**Data provided**
-*-

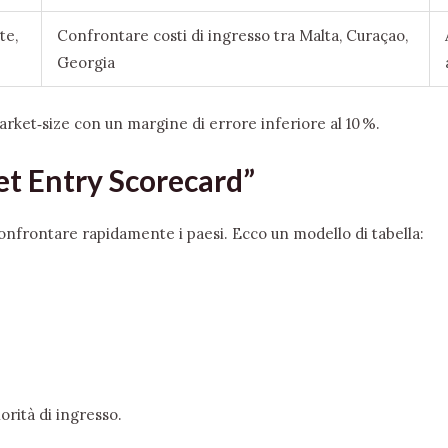
te,
Confrontare costi di ingresso tra Malta, Curaçao,
Georgia
arket‑size con un margine di errore inferiore al 10 %.
et Entry Scorecard”
onfrontare rapidamente i paesi. Ecco un modello di tabella:
iorità di ingresso.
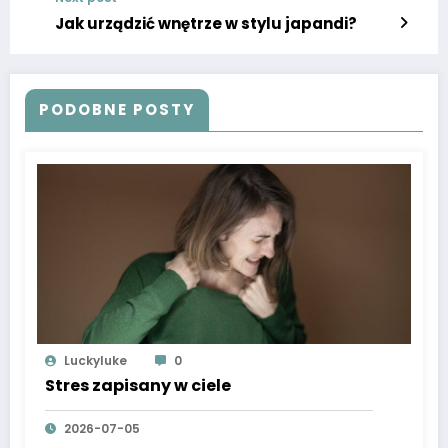
Jak urządzić wnętrze w stylu japandi?
PODOBNE POSTY
Luckyluke
0
Stres zapisany w ciele
2026-07-05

-*-

Once you have found every line in the listing that holds the string "ingresso", copy each of them.

**Answer space**
Confrontare costi di ingresso tra Malta, Curaçao,
iorità di ingresso.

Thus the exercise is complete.